[Update: Maine also announced this week that hurricane deductibles would not apply for Sandy-related claims in the state. The Maine Bureau of Insurance told Insurance Journal Monday, Nov. 5, that hurricane deductibles will not apply since no hurricane warnings were posted in Maine.]
Delaware, Pennsylvania, Rhode Island and the District of Columbia have declared that hurricane deductibles won’t be applicable for Sandy-related claims in their jurisdictions. They are joining New York, New Jersey, Maryland and Connecticut that made similar announcements after Sandy slammed into the New Jersey shoreline.
Last Friday, Nov. 2, Delaware Insurance Commissioner Karen Weldin Stewart issued a bulletin announcing that Delaware homeowners will not face higher-cost hurricane deductibles resulting from the impact of Storm Sandy.
Commissioner Stewart notified the industry last Friday that based on data from the National Weather Service, Sandy did not have sustained hurricane-force winds when it made land in Delaware.
Therefore, she said, companies may not impose a hurricane deductible on Delaware claims. “We will continue to closely monitor the industry to guarantee that carriers are complying with all state insurance laws,” said Commissioner Stewart.
Meanwhile, Pennsylvania Gov. Tom Corbett announced last Thursday, Nov. 1, that Pennsylvania homeowners will not have to pay hurricane deductibles on insurance claims stemming from damage caused by Sandy.
“Insurance deductibles could have added significant costs to Pennsylvanians already struggling to clean up and rebuild after Hurricane Sandy,” said Gov. Corbett. “Insurance companies have deployed catastrophe teams to Pennsylvania and they have been advised that hurricane deductibles should not be applied to any homeowner’s insurance claims.”
Pennsylvania regulators said some homeowner’s insurance policies for properties in Pennsylvania have special “hurricane,” “tropical storm” or “named storm” deductibles based on a percentage of a property’s insured value.

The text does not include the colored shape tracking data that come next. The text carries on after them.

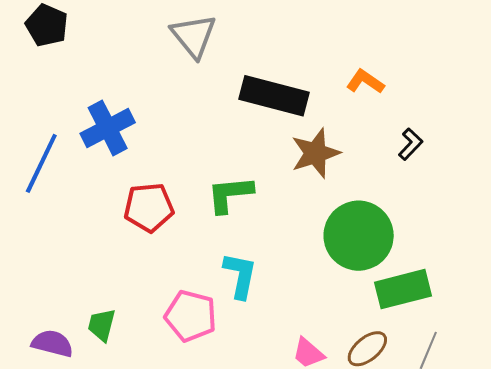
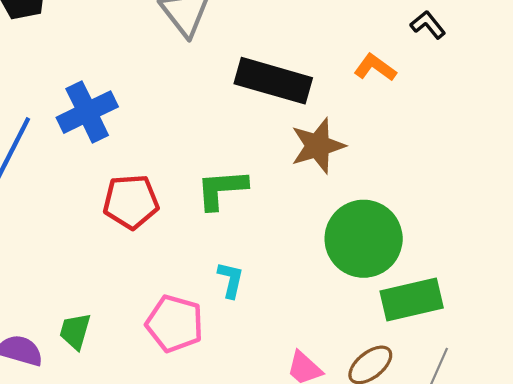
black L-shape: (411, 144) -> (428, 25), moved, turned -84
cyan L-shape: (240, 275) -> (231, 280), size x0.7

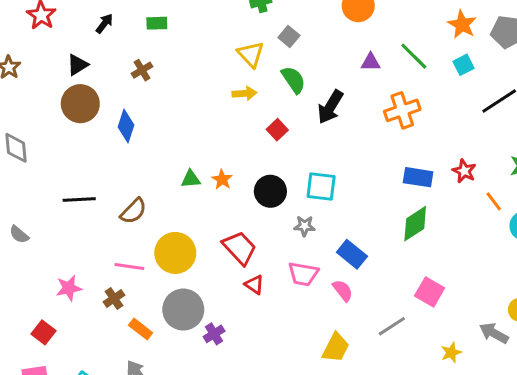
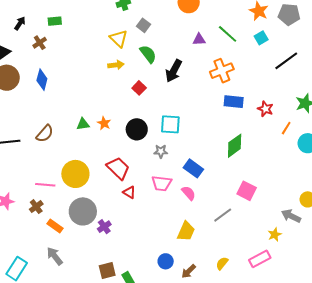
brown cross: (142, 70) -> (40, 43), moved
blue diamond: (126, 126) -> (42, 80), moved
blue rectangle: (418, 177) -> (234, 102), moved
orange line: (494, 201) -> (286, 128), turned 72
brown semicircle: (133, 211) -> (45, 134), moved
yellow star: (451, 353) -> (275, 235), moved

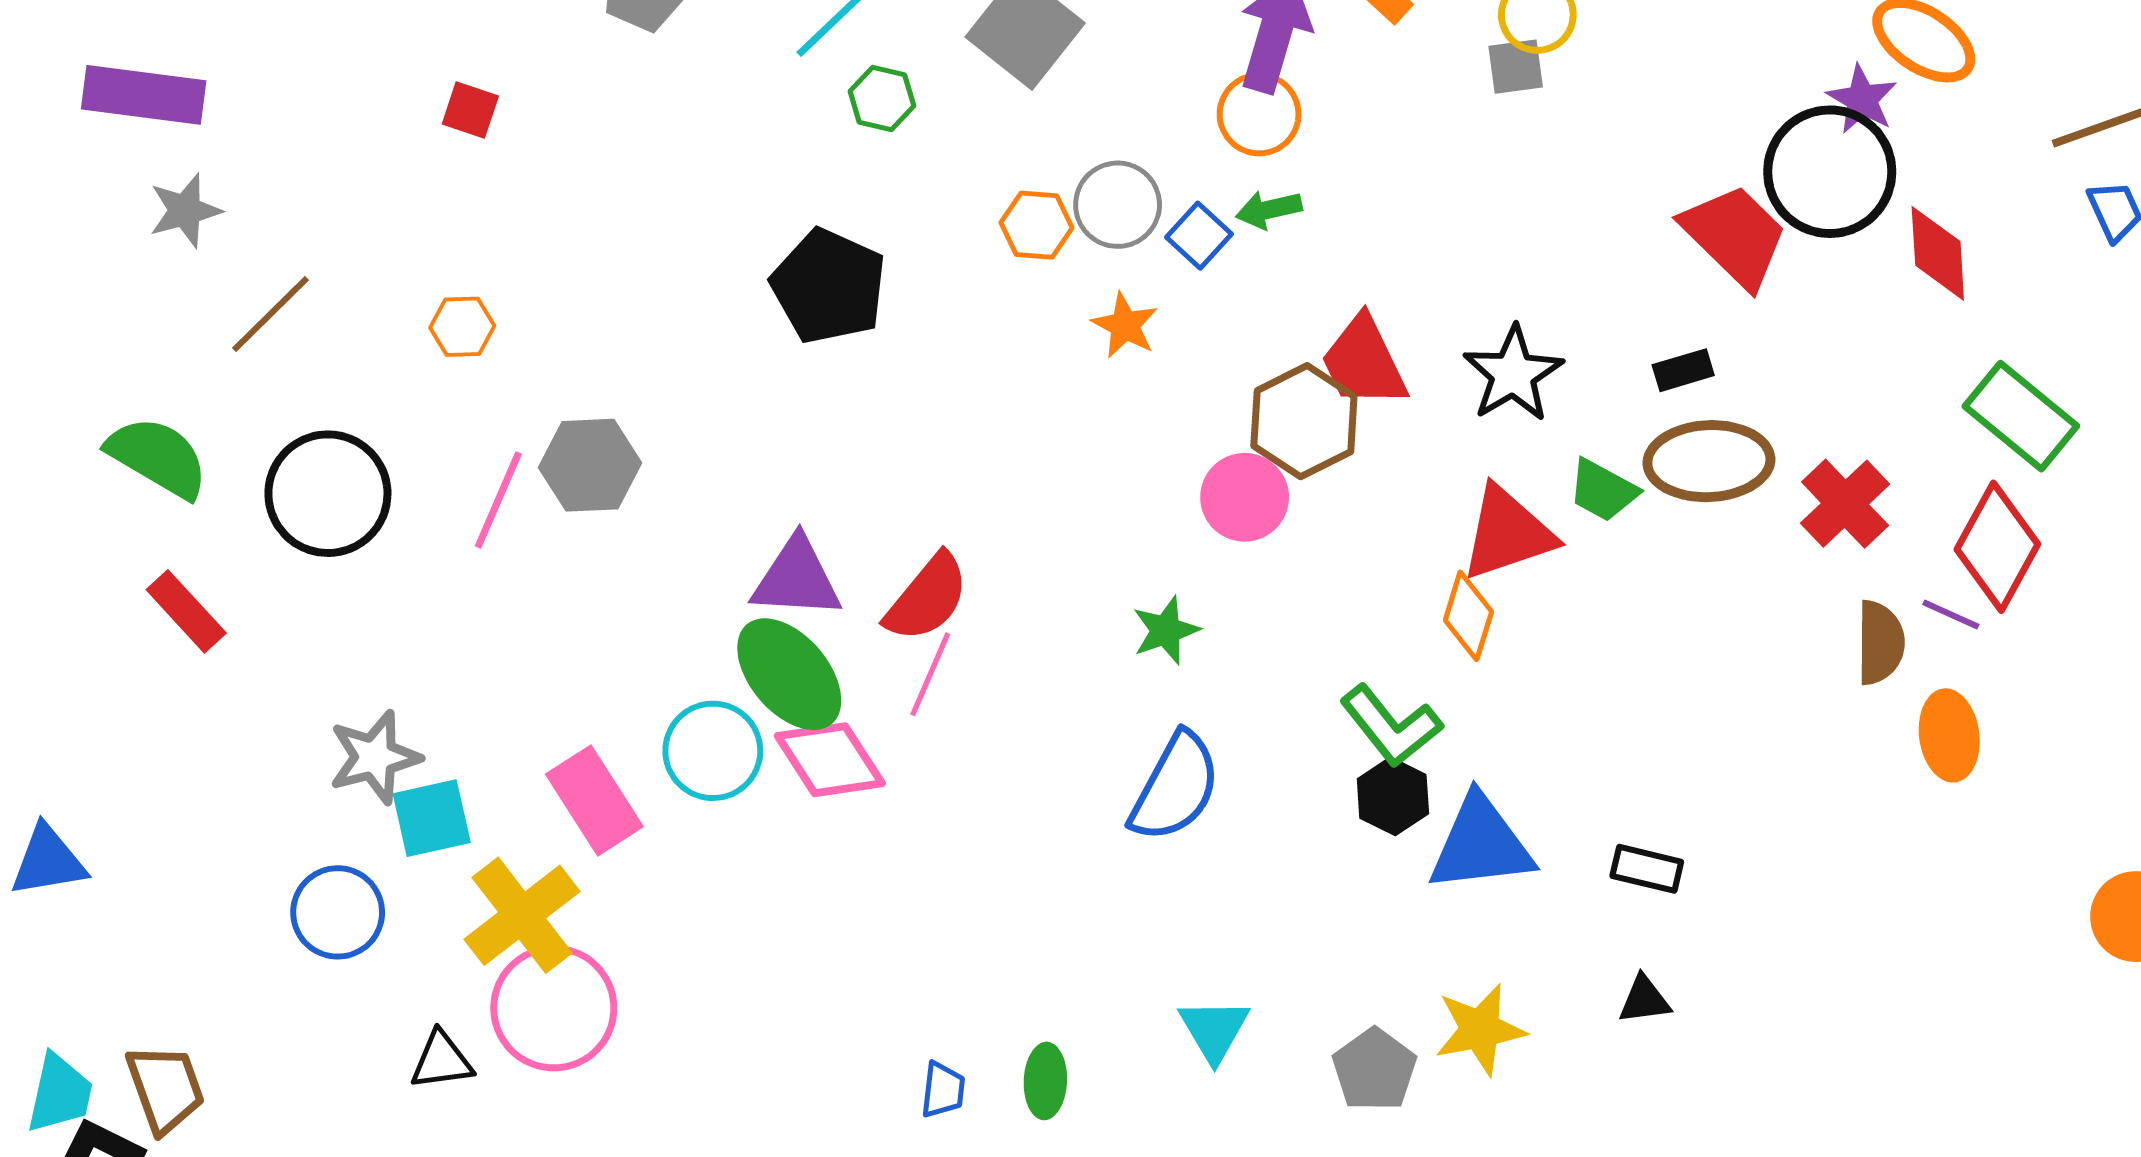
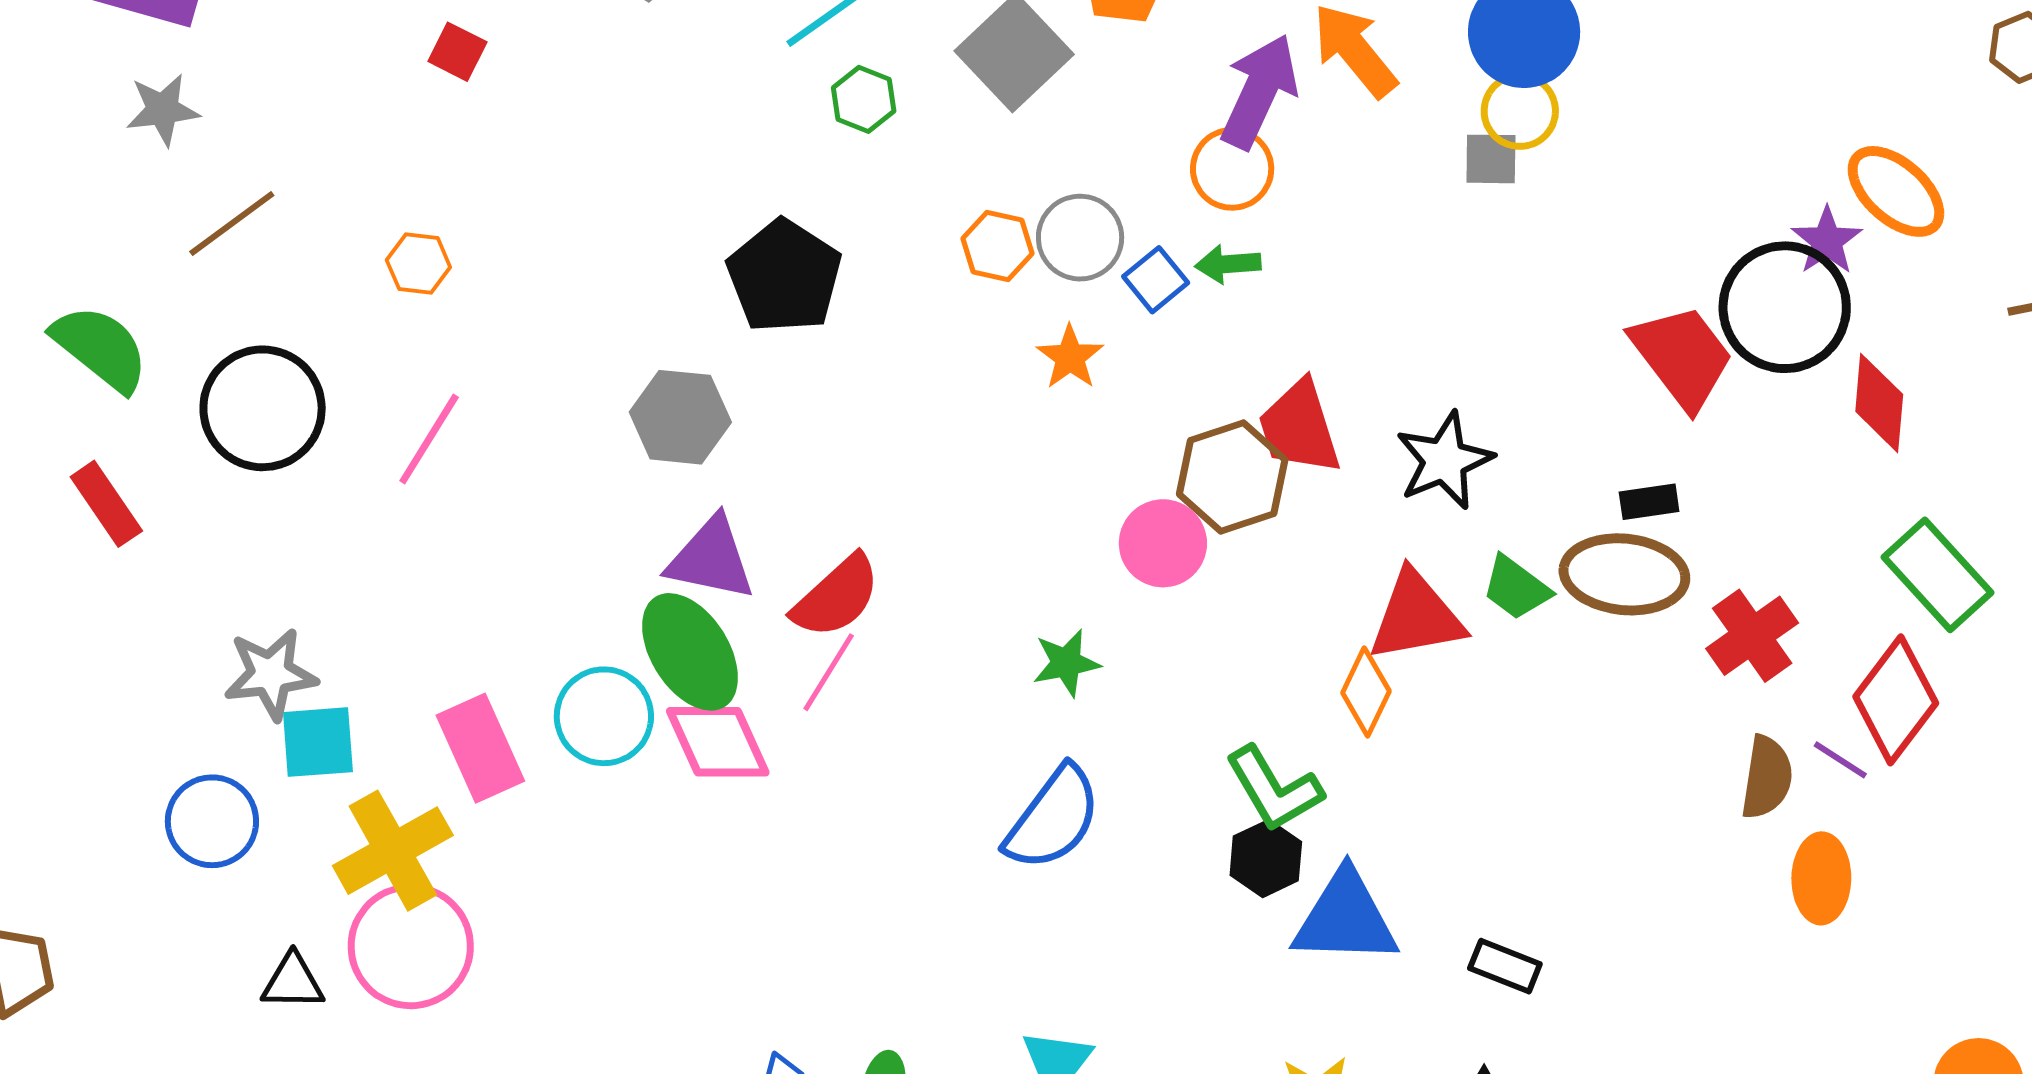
black rectangle: (1683, 370) -> (1649, 502), moved
gray hexagon: (590, 465) -> (680, 417), moved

These deductibles typically range from one percent of a home’s insured value to five percent.
“We are very pleased with the initial, proactive response we’re seeing from insurance companies and their commitment to helping Pennsylvanians recover,” Pennsylvania Insurance Commissioner Michael Consedine said. “Insurance companies are experts in managing risk and responding to disaster. We will actively monitor the insurance industry to ensure they are fulfilling their commitments to their policyholders.”
Also last week, Rhode Island Insurance Superintendent Joseph Torti issued an industry alert, notifying insurers that based on information from the National Weather Service, a “Hurricane Warning” was not issued for the State of Rhode Island. “Therefore, pursuant to R.I. Gen. Laws § 27-76 and Insurance Regulation 110, Section 4F, insurers may not impose a hurricane deductible on Rhode Island residential claims,” Superintendent Torti stated.
Additionally, Washington, D.C., Insurance Commissioner William White informed the industry that even though the storm was initially labeled “Hurricane Sandy,” the District of Columbia did not sustain hurricane force winds associated with the storm. “Therefore, insurers may not impose a hurricane deductible on any claims submitted by District residents,” said Commissioner White.